People who smoke charges quite more. 

# Models
We are going to try two different explanatory data models to understand the influence of each variable in the outcome (charges)

## Linear regression

In [47]:
import statsmodels.api as sm
from sklearn.preprocessing import MinMaxScaler

In [48]:
y = data['charges']
X = data.drop('charges', axis=1)
X = pd.get_dummies(X, drop_first=True, prefix = ['sex', 'smoker', 'region'])

scaler = MinMaxScaler()
X[['age', 'bmi', 'children']] = scaler.fit_transform(X[['age', 'bmi', 'children']])

In [49]:
np.random.seed(1)
X_2 = sm.add_constant(X)
model_lr = sm.OLS(y, X_2)
linear = model_lr.fit()
print(linear.summary())

We see that the only variables who are statistically significant (p-value < 0.05) are: smoker, bmi, age, children.
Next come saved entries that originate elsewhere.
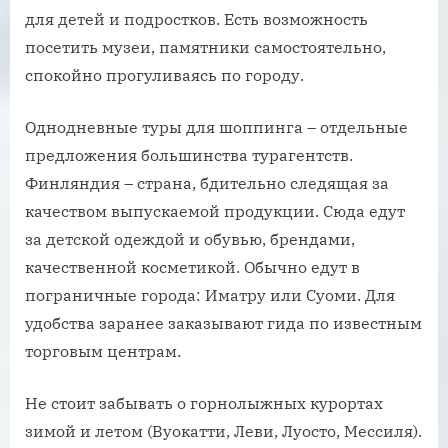
для детей и подростков. Есть возможность
посетить музеи, памятники самостоятельно,
спокойно прогуливаясь по городу.
Однодневные туры для шоппинга – отдельные
предложения большинства турагентств.
Финляндия – страна, бдительно следящая за
качеством выпускаемой продукции. Сюда едут
за детской одеждой и обувью, брендами,
качественной косметикой. Обычно едут в
пограничные города: Иматру или Суоми. Для
удобства заранее заказывают гида по известным
торговым центрам.
Не стоит забывать о горнолыжных курортах
зимой и летом (Вуокатти, Леви, Луосто, Мессиля).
The influence of the variables takes that order: smoker is what affect the most to the outcome and it is followed by bmi, age and children.

## Trees
We are going to try now a different kind of model: a classification Tree. This is not the most accurate model but it helps to explain the influence of the variables in the outcome.

In [50]:
from sklearn.tree import DecisionTreeRegressor

In [51]:
model = DecisionTreeRegressor(random_state = 100)

In [52]:
y = data['charges']
X = data.drop('charges', axis=1)

In [53]:
X['sex'] = X['sex'].cat.codes
X['smoker'] = X['smoker'].cat.codes
X['region'] = X['region'].cat.codes

In [54]:
model.fit(X, y)

In [55]:
sns.barplot(x=X.columns, 
            y=model.feature_importances_, 
            order=X.columns[np.argsort(model.feature_importances_)[::-1]])
plt.show()

This model produces similar results to the linear regression model. The variables with more influence are: smoker, bmi, age

## Random Forest
Let's try a more accurate model

In [100]:
from sklearn.model_selection import train_test_split, cross_val_score
from sklearn.ensemble import RandomForestRegressor
from sklearn.metrics.regression import mean_squared_error

In [109]:
X_train, X_test, y_train, y_test = train_test_split(X, y, test_size=0.2, random_state=1)

In [110]:
model_rf = RandomForestRegressor(n_estimators=200, random_state=1)
scores = cross_val_score(model_rf, X_train, y_train, cv=5, scoring="neg_mean_squared_error")
scores = np.sqrt(-scores)
print("validation RMSE: {:0.4f} (+/- {:0.4f})".format(np.mean(scores), np.std(scores)))

In [112]:
model_rf.fit(X_train, y_train)
y_pred = model_rf.predict(X_test)
rmse = np.sqrt(mean_squared_error(y_test, y_pred))
rmse

Let's see how predictions and reality are related:

In [115]:
y_train_pred = model_rf.predict(X_train)
sns.regplot(x=y_train, y=y_train_pred)
plt.title("Predicted vs Real")
plt.show()

Rnadom Forest is a more precise than the previous models and also helps us to understand the importance of each feature. The results we obtain are aligned with our previous results: 

In [114]:
importances = model_rf.feature_importances_
indices = np.argsort(importances)[::-1]

# Plot the feature importances of the forest
plt.figure()
plt.title("Feature importances")
plt.bar(range(X.shape[1]), importances[indices], align="center")
plt.xticks(range(X.shape[1]), X.columns[indices])
plt.xlim([-1, X.shape[1]])
plt.show()

# Conclusion

We have identified with graphs and with two different machine learning models (Linear regression and Trees) that the more relevant variables related to a person which affect their medical costs are, for this order: smoker, bmi, age. This results are aligned with what we obtain when using Random Forest.

As expected, the data confirm that a health insurance company should charge more to people who smoke, are fat an old.